*Provided data*
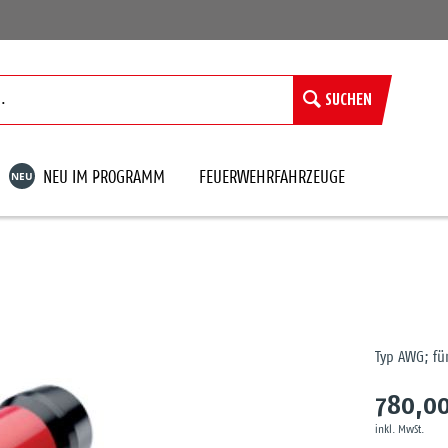
SUCHEN
NEU
NEU IM PROGRAMM
FEUERWEHRFAHRZEUGE
Typ AWG; für
780,00
inkl. MwSt.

*Problem statement*
Whenever a picture appears, leave it out, and return every record exactly.

*Task response*
SUCHEN
NEU
NEU IM PROGRAMM
FEUERWEHRFAHRZEUGE
Typ AWG; für
780,00
inkl. MwSt.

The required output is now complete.